### Your instructions
All entries need to be written out verbatim, with pictures omitted.

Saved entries

......

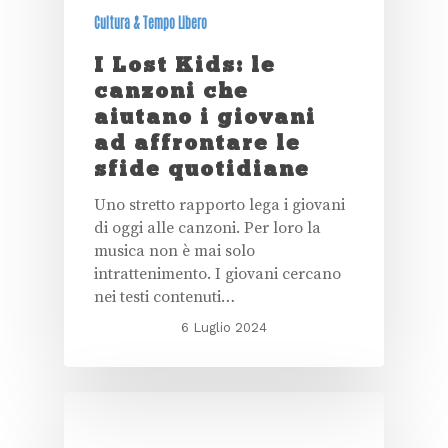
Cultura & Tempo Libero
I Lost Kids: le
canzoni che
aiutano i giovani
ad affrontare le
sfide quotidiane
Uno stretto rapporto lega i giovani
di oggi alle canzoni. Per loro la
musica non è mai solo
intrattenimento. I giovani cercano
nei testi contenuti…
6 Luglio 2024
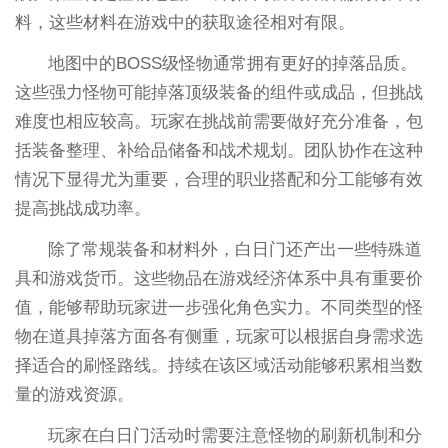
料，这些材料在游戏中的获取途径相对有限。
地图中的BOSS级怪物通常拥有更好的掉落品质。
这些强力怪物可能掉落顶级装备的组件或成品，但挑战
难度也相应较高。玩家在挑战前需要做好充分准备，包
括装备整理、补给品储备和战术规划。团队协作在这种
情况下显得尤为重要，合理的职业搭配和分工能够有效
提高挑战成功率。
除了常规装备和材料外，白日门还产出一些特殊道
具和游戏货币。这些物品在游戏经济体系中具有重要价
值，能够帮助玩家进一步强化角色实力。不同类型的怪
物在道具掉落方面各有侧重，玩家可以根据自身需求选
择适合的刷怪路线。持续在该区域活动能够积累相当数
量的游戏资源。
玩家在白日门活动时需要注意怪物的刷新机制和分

......

### Response
Cultura & Tempo Libero
I Lost Kids: le
canzoni che
aiutano i giovani
ad affrontare le
sfide quotidiane
Uno stretto rapporto lega i giovani
di oggi alle canzoni. Per loro la
musica non è mai solo
intrattenimento. I giovani cercano
nei testi contenuti…
6 Luglio 2024
料，这些材料在游戏中的获取途径相对有限。
地图中的BOSS级怪物通常拥有更好的掉落品质。
这些强力怪物可能掉落顶级装备的组件或成品，但挑战
难度也相应较高。玩家在挑战前需要做好充分准备，包
括装备整理、补给品储备和战术规划。团队协作在这种
情况下显得尤为重要，合理的职业搭配和分工能够有效
提高挑战成功率。
除了常规装备和材料外，白日门还产出一些特殊道
具和游戏货币。这些物品在游戏经济体系中具有重要价
值，能够帮助玩家进一步强化角色实力。不同类型的怪
物在道具掉落方面各有侧重，玩家可以根据自身需求选
择适合的刷怪路线。持续在该区域活动能够积累相当数
量的游戏资源。
玩家在白日门活动时需要注意怪物的刷新机制和分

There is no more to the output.